New highlights were achieved, including ESR and supervisor involvement in numerous public dissemination activities that targeted the scientific community, patients, and the public and the participation in 3 thematic workshops that were held as part of the IEEE International Symposium in Computer Based Medical Systems (2017, 2019, 2020). Furthermore, the final dissemination conference was incorporated as a special thematic session into a major patient facing conference held by Oncoavanze in Seville in November 2019.
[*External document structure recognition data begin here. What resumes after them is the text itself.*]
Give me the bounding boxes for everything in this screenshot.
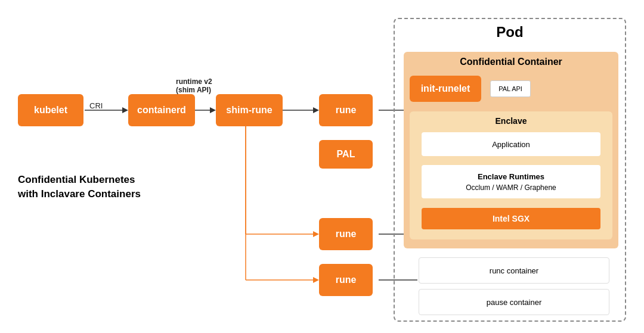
- cri-label: CRI: [89, 101, 103, 110]
- application-box: Application: [422, 132, 600, 156]
- rune3-box: rune: [319, 264, 373, 296]
- pod-container: Pod Confidential Container init-runelet …: [394, 18, 626, 322]
- conf-container-title: Confidential Container: [404, 57, 618, 67]
- enclave-runtimes-box: Enclave Runtimes Occlum / WAMR / Graphen…: [422, 165, 600, 198]
- init-runelet-box: init-runelet: [410, 76, 481, 102]
- pod-title: Pod: [395, 24, 625, 41]
- svg-marker-5: [313, 107, 319, 113]
- svg-marker-8: [313, 231, 319, 237]
- runtime-v2-label: runtime v2 (shim API): [176, 77, 212, 94]
- pause-container-box: pause container: [419, 289, 609, 315]
- runc-container-box: runc container: [419, 257, 609, 284]
- shim-rune-box: shim-rune: [216, 94, 283, 126]
- svg-marker-11: [313, 277, 319, 283]
- rune1-box: rune: [319, 94, 373, 126]
- pal-box: PAL: [319, 140, 373, 169]
- pal-api-box: PAL API: [490, 80, 531, 97]
- left-label: Confidential Kuberneteswith Inclavare Co…: [18, 173, 141, 201]
- diagram-container: Confidential Kuberneteswith Inclavare Co…: [0, 0, 644, 333]
- enclave-title: Enclave: [410, 116, 612, 126]
- conf-container: Confidential Container init-runelet PAL …: [404, 52, 618, 248]
- rune2-box: rune: [319, 218, 373, 250]
- svg-marker-1: [122, 107, 128, 113]
- containerd-box: containerd: [128, 94, 195, 126]
- enclave-box: Enclave Application Enclave Runtimes Occ…: [410, 111, 612, 239]
- intel-sgx-bar: Intel SGX: [422, 208, 600, 229]
- svg-marker-3: [210, 107, 216, 113]
- kubelet-box: kubelet: [18, 94, 83, 126]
CATCH advanced a model for interdisciplinary collaboration at the interface of ICT, clinical, and commercial fields by focusing on innovation in cancer rehabilitation. CATCH has also demonstrated how different expertise can be brought to bear on developing a greater understanding of challenges faced by patients and clinicians and their life experience and working models, how technology can play a role in enhancing care and empowering stakeholders, and how we can bring resultant solutions to the market in a sustainable fashion. CATCH graduates have developed deep expertise in their own field, while gaining a greater understanding of other fields and how they can work with researchers from other backgrounds to deliver impactful innovation. The programme shaped the ESRs with domain specific, interdisciplinary, and transferrable skills and training for their future careers in the broader Connected Health academic, industry, or healthcare provider settings. The ESRs obtained practical skills in dealing with cancer patients and assessing their needs from a Connected Health perspective via a combination of first-hand experience during research with patients, clinicians, and stakeholders in the Connected Health market. Virtual, face-to-face, and local training further enhanced the ESR’s hands-on experience while their research and academic modules solidified a strong foundation in research management and communication. The mandatory international, intersectoral secondments further complemented their developing research and practical skills and proved an invaluable tool in attaining the skills necessary to work in both industry and academia following the completion of CATCH.

The success of the CATCH programme is best evidenced by the ESRs who have been offered opportunities to further their career development and to continue to engage in research that will have wide reaching, societal impact by advancing knowledge of Connected Health applications and their use towards improving quality of life and by continuing to shift the fight against cancer from sustaining life towards maximizing functional capacity and quality of life.